Notorious musical and sports events in Japan get quite often sold-out in the primary market. You can buy tickets in convenience stores, online agencies, or at the venue. There are three ways you can purchase tickets: on pre-sale, on general sale or on the resale market.
If you try to purchase in pre-sale, or pre-order, stages, you may buy tickets before the general sales starts. To do so, you’ll need to be part of a fan club, an agency or a promoter’s club, or sign up for the public pre-order. In any case, you’ll enter a lottery, and if you are a winner, you’ll earn a chance to buy it!
In general sale stages you must go to the primary market to buy your ticket. The problem with general sales is that, usually, the best tickets (regarding to seats location) are sold in the pre-order stage, so in this stage mainly the tickets with lower qualities are available. Another problem is that it’s very common to get a sold-out event in a few seconds.
Therefore, many Japanese have to rely on the secondary market to ensure a ticket for their desired shows. As soon as general market closes, tickets start popping on the secondary market. Some fans participate in a considerable number of lotteries to ensure their tickets, which leaves them with a lot of tickets to resale. And there are also ticket holders can’t attend the event for some reason and therefore decide to put their tickets on sale.
Resale and bidding webs have been working for years in Japan. The street market is also massive. Secondary ticket market is well accepted and integrated within their culture.
So we have this e-commerce in Japan…
And we need to make it work. To understand how can we improve our user experience there, we started to wonder: how is Japanese design like? And why is it not performing as well as in other (culturally different) countries, like Argentina or UK?

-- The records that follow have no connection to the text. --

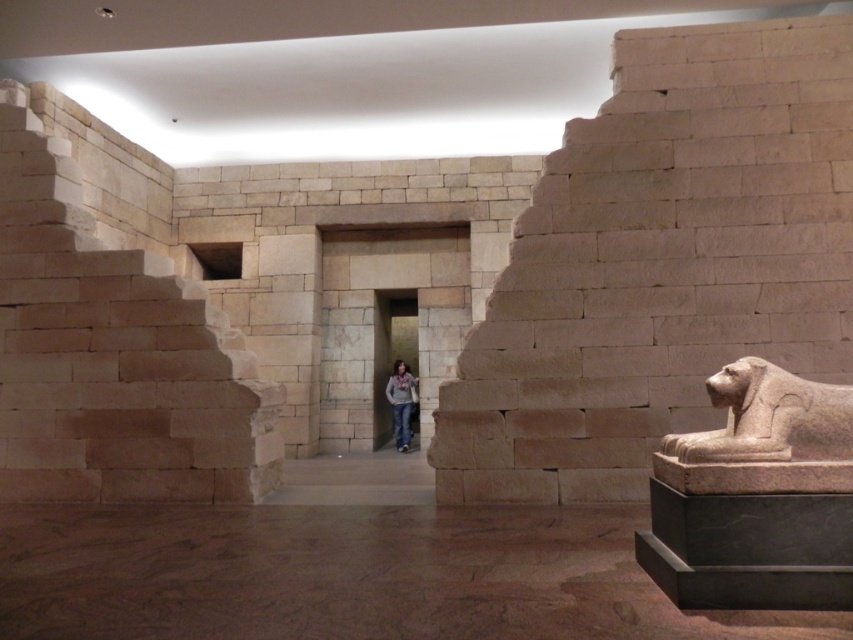 Measure the distance between point (198, 493) and camera.

6.22 meters

Looking at this image, between beige stone stairs at left and light brown leather jacket at center, which one has less height?

light brown leather jacket at center

Between point (62, 339) and point (405, 381), which one is positioned behind?

Positioned behind is point (405, 381).

Find the location of a particular element. This screenshot has width=853, height=640. beige stone stairs at left is located at coordinates (112, 353).

Does beige stone stairs at center lie in front of beige stone stairs at left?

That is True.

How distant is beige stone stairs at center from beige stone stairs at left?

2.60 meters

Who is more distant from viewer, (675,417) or (141,444)?

Point (141,444)

Where is `beige stone stairs at center`? beige stone stairs at center is located at coordinates (660, 262).

Does beige stone stairs at center have a lesser width compared to light brown leather jacket at center?

No.

Is beige stone stairs at center smaller than light brown leather jacket at center?

Actually, beige stone stairs at center might be larger than light brown leather jacket at center.

Is point (662, 202) in front of point (409, 380)?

Japan is well known by its sense of aesthetics, which we usually relate to minimalism, and simplicity. When we (westerners) think about Japanese design usually something clean and haiku style comes to our minds.
This is because design in Japan often follows the Wabi-Sabi (侘寂) doctrine of aesthetics. Wabi-Sabi is based in the acceptance of imperfection and transcience. It’s a heritage of the Higashiyama period (some 500 years ago) and it is based on the buddhist philosophy, by which transcending imperfection allows a person to perceive real beauty.
You can find Wabi-Sabi applied everywhere in Japan, for example the tea ceremony, the zen gardens, or the Kintsugi, which is the art to repair broken objects (pottery mainly) with gold or silver. So when you break a plate in Japan, instead of throwing away, you glue it back together with gold or silver, which creates a unique scar that turns the piece into art. You can embrace the imperfections of the scar and turn it into beauty.
Wabi-Sabi follows seven principles: Fukinsei (imbalanced), Kanso (simple), Kokou (austere), Shizen (natural), Yugen (subtle profound), Datsuzoku (unworldly), Seijaku (calm).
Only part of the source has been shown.